Un gran porcentaje de las cartas estaban escritas en el mismo papel y habían llegado en sobres similares. A veces empezaba un redactor y luego seguía otro: las parrafadas de Satán Dios iban seguidas, en la misma página, de los garabatos toscos y los dibujos groseros -en todo sentido- del chico. Esto propiciaba la presunción de que los tres vivían bajo el mismo techo. ¿Qué techo podría ser? Puesto que una serie de cartas había sido entregada en propia mano a sus víctimas en Wyrley, era razonable suponer una proximidad no mucho mayor que dos o tres kilómetros.
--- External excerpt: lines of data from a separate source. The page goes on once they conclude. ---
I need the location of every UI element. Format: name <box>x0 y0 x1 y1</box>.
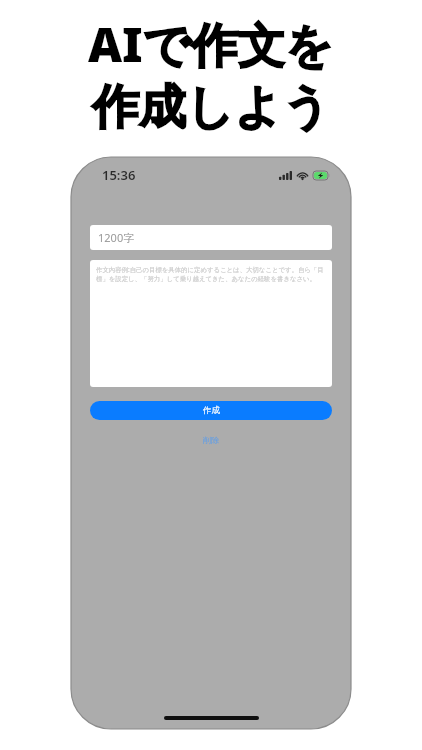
staticText: 作成しよう <box>92 78 331 137</box>
staticText: 作成 <box>203 405 220 416</box>
other: Battery charging <box>313 171 330 180</box>
staticText: 1200字 <box>98 230 135 245</box>
button[interactable]: 作成 <box>90 401 332 420</box>
staticText: 削除 <box>203 435 219 445</box>
button[interactable]: 削除 <box>90 432 332 448</box>
staticText: 15:36 <box>102 166 136 184</box>
button[interactable]: 1200字 <box>90 225 332 250</box>
staticText: AIで作文を <box>88 12 334 76</box>
staticText: 作文内容例:自己の目標を具体的に定めすることは、大切なことです。自ら「目標」を設… <box>96 265 328 283</box>
button[interactable]: 作文内容例:自己の目標を具体的に定めすることは、大切なことです。自ら「目標」を設… <box>90 260 332 387</box>
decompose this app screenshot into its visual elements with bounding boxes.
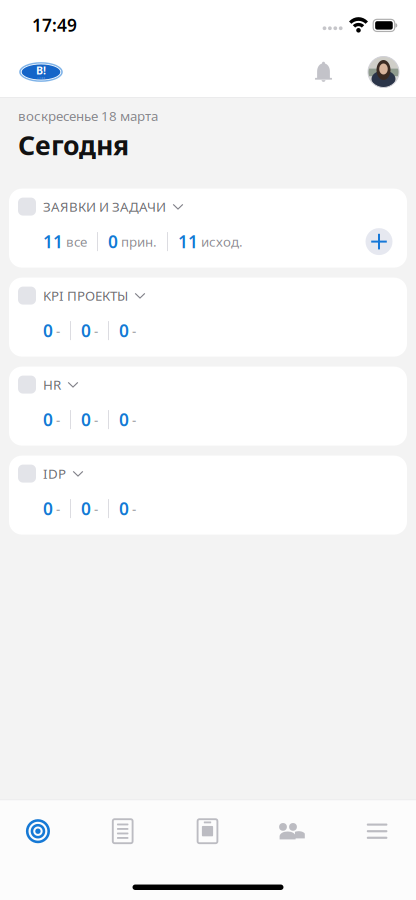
button[interactable]: Add request (357, 220, 401, 264)
staticText: - (56, 500, 60, 517)
staticText: ЗАЯВКИ И ЗАДАЧИ (43, 198, 166, 215)
staticText: исход. (201, 233, 243, 250)
staticText: Сегодня (18, 127, 129, 163)
staticText: 0 (119, 319, 129, 342)
staticText: IDP (43, 465, 66, 482)
staticText: - (132, 500, 136, 517)
button[interactable]: HR (9, 367, 407, 446)
button[interactable]: Profile (368, 50, 399, 94)
staticText: - (94, 411, 98, 428)
staticText: - (94, 500, 98, 517)
button[interactable]: Notifications (304, 50, 344, 94)
staticText: 0 (81, 319, 91, 342)
staticText: HR (43, 376, 61, 393)
staticText: 11 (178, 230, 198, 253)
button[interactable]: Home (0, 800, 80, 862)
staticText: все (66, 233, 87, 250)
button[interactable]: B! Life (19, 50, 65, 94)
staticText: 11 (43, 230, 63, 253)
staticText: - (132, 411, 136, 428)
staticText: L I F E (38, 78, 44, 81)
button[interactable]: Colleagues (250, 800, 335, 862)
staticText: B! (36, 63, 46, 78)
button[interactable]: KPI ПРОЕКТЫ (9, 278, 407, 357)
staticText: 0 (43, 497, 53, 520)
button[interactable]: News (165, 800, 250, 862)
staticText: 0 (43, 319, 53, 342)
button[interactable]: Tasks (80, 800, 165, 862)
staticText: - (56, 322, 60, 339)
staticText: KPI ПРОЕКТЫ (43, 287, 128, 304)
staticText: - (132, 322, 136, 339)
button[interactable]: ЗАЯВКИ И ЗАДАЧИ (9, 189, 407, 268)
staticText: 17:49 (32, 14, 77, 36)
staticText: 0 (108, 230, 118, 253)
staticText: 0 (43, 408, 53, 431)
staticText: 0 (81, 497, 91, 520)
staticText: 0 (119, 408, 129, 431)
staticText: воскресенье 18 марта (18, 107, 158, 125)
staticText: - (94, 322, 98, 339)
button[interactable]: Menu (335, 800, 416, 862)
staticText: 0 (81, 408, 91, 431)
staticText: прин. (121, 233, 157, 250)
button[interactable]: IDP (9, 456, 407, 535)
staticText: 0 (119, 497, 129, 520)
staticText: - (56, 411, 60, 428)
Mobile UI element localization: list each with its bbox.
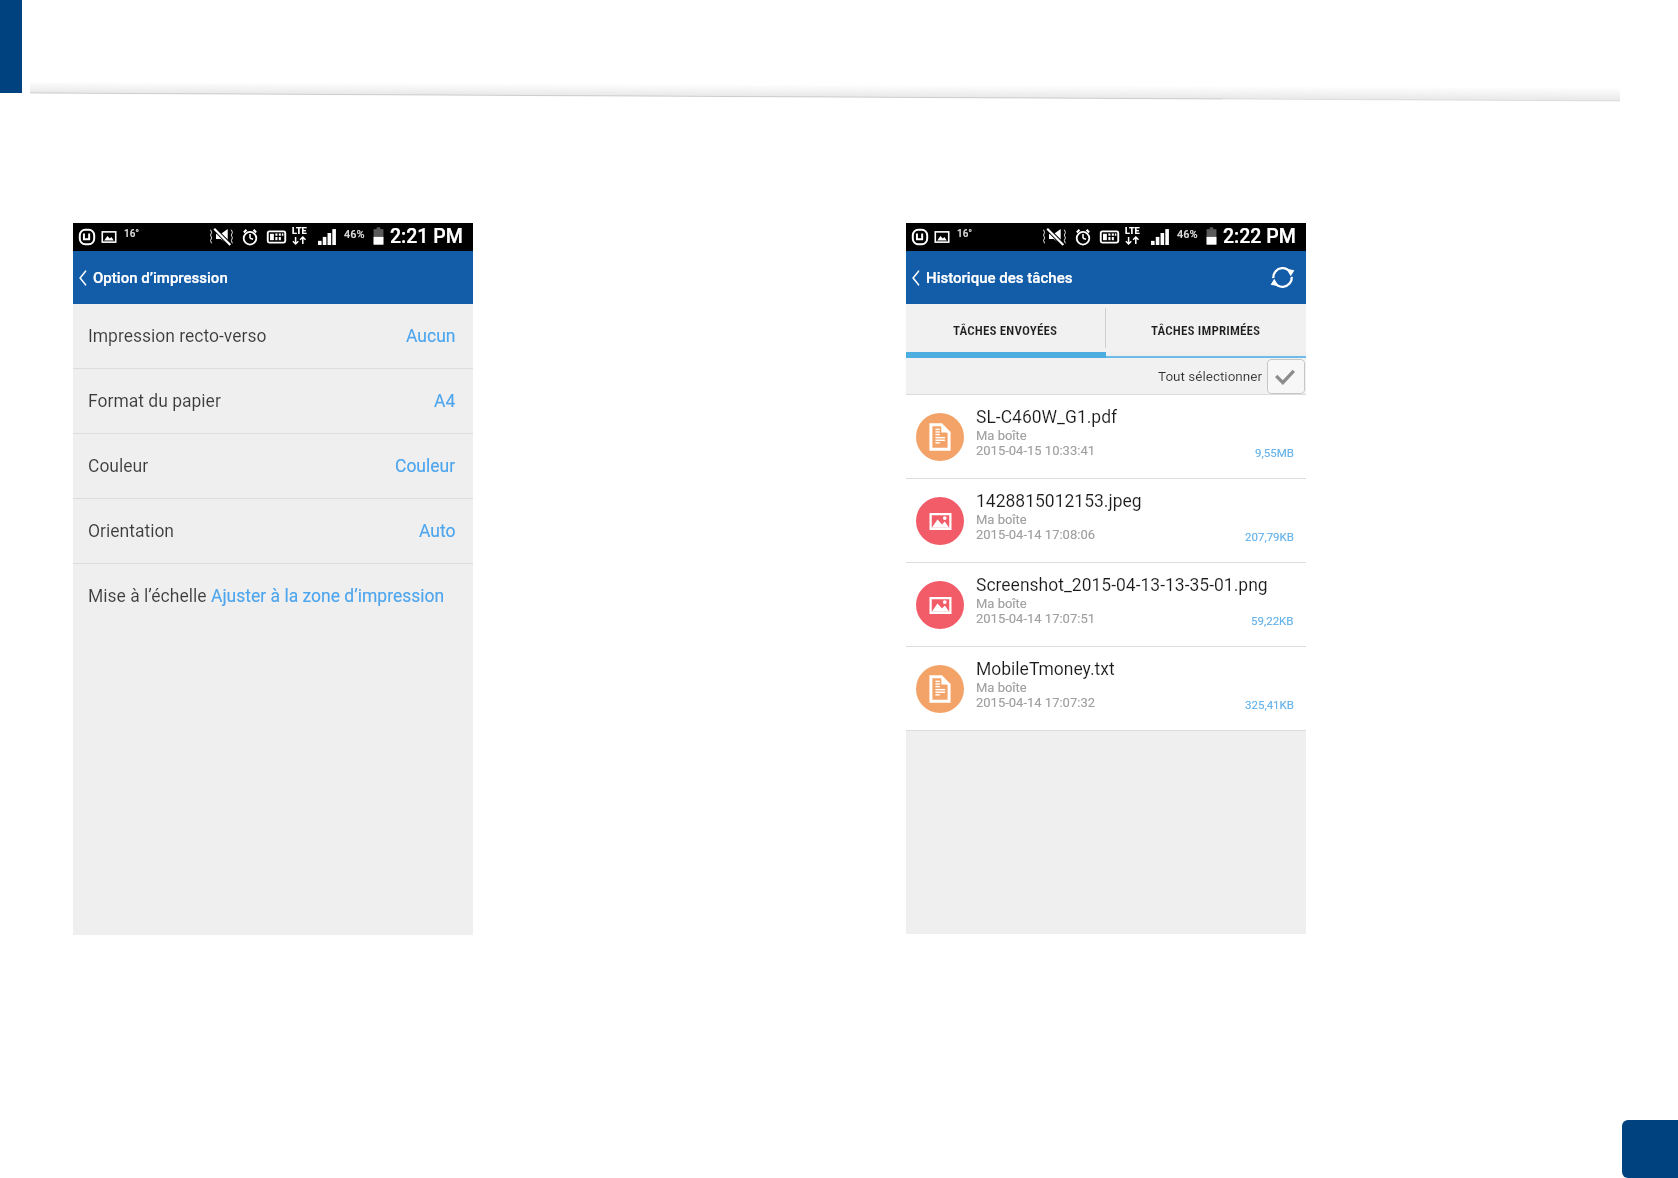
- button[interactable]: Mise à l’échelle: [73, 564, 473, 628]
- staticText: Orientation: [88, 521, 175, 542]
- staticText: Format du papier: [88, 391, 221, 412]
- button[interactable]: Retour: [73, 251, 240, 304]
- staticText: A4: [434, 391, 456, 412]
- staticText: LTE: [1125, 226, 1140, 237]
- button[interactable]: TÂCHES ENVOYÉES: [906, 304, 1105, 352]
- button[interactable]: 1428815012153.jpeg: [906, 479, 1306, 562]
- staticText: Auto: [419, 521, 456, 542]
- button[interactable]: MobileTmoney.txt: [906, 647, 1306, 730]
- staticText: 2015-04-14 17:07:51: [976, 611, 1095, 626]
- staticText: LTE: [292, 226, 307, 237]
- staticText: 2:22 PM: [1223, 225, 1296, 248]
- staticText: 2015-04-14 17:08:06: [976, 527, 1095, 542]
- button[interactable]: Impression recto-verso: [73, 304, 473, 368]
- staticText: Ma boîte: [976, 428, 1027, 443]
- staticText: Ma boîte: [976, 680, 1027, 695]
- staticText: Ma boîte: [976, 596, 1027, 611]
- button[interactable]: Screenshot_2015-04-13-13-35-01.png: [906, 563, 1306, 646]
- staticText: 9,55MB: [1255, 446, 1294, 459]
- button[interactable]: Actualiser: [1258, 251, 1306, 304]
- other: Retour: [77, 269, 88, 287]
- staticText: 1428815012153.jpeg: [976, 491, 1142, 512]
- staticText: Screenshot_2015-04-13-13-35-01.png: [976, 575, 1268, 596]
- staticText: 59,22KB: [1251, 614, 1294, 627]
- button[interactable]: Tout sélectionner: [1267, 359, 1305, 394]
- staticText: Option d’impression: [93, 269, 228, 287]
- staticText: 46%: [344, 228, 365, 241]
- button[interactable]: Orientation: [73, 499, 473, 563]
- staticText: TÂCHES ENVOYÉES: [953, 323, 1058, 338]
- staticText: SL-C460W_G1.pdf: [976, 407, 1118, 428]
- staticText: Mise à l’échelle: [88, 586, 211, 607]
- staticText: Tout sélectionner: [1158, 368, 1262, 384]
- button[interactable]: Format du papier: [73, 369, 473, 433]
- staticText: 16°: [957, 228, 973, 240]
- staticText: MobileTmoney.txt: [976, 659, 1115, 680]
- button[interactable]: Retour: [906, 251, 1083, 304]
- staticText: Ma boîte: [976, 512, 1027, 527]
- button[interactable]: Tout sélectionner: [906, 358, 1306, 394]
- staticText: Aucun: [406, 326, 456, 347]
- button[interactable]: Couleur: [73, 434, 473, 498]
- staticText: 46%: [1177, 228, 1198, 241]
- staticText: Couleur: [395, 456, 456, 477]
- staticText: Historique des tâches: [926, 269, 1073, 287]
- button[interactable]: TÂCHES IMPRIMÉES: [1106, 304, 1306, 352]
- staticText: 2015-04-15 10:33:41: [976, 443, 1095, 458]
- staticText: 325,41KB: [1245, 698, 1294, 711]
- button[interactable]: SL-C460W_G1.pdf: [906, 395, 1306, 478]
- staticText: 16°: [124, 228, 140, 240]
- staticText: TÂCHES IMPRIMÉES: [1151, 323, 1261, 338]
- other: Retour: [910, 269, 921, 287]
- staticText: Couleur: [88, 456, 149, 477]
- staticText: Ajuster à la zone d’impression: [211, 586, 445, 607]
- staticText: 2:21 PM: [390, 225, 463, 248]
- staticText: 207,79KB: [1245, 530, 1294, 543]
- staticText: Impression recto-verso: [88, 326, 267, 347]
- staticText: 2015-04-14 17:07:32: [976, 695, 1095, 710]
A continuación, ¿qué clase de techo guarecería a los tres escribas? ¿Algún centro de hospedaje para jóvenes varones de edades diferentes? ¿Una academia, quizá? Arthur consultó directorios educativos, pero no encontró nada situado a una distancia aceptable. ¿Serían los malhechores tres oficinistas o tres dependientes de comercio? Cuanto más reflexionaba tanto más se sentía empujado a concluir que eran miembros de una misma familia, dos hermanos mayores y uno más pequeño. Algunas cartas eran larguísimas, lo que apuntaba a una familia de personas ociosas que disponían de tiempo.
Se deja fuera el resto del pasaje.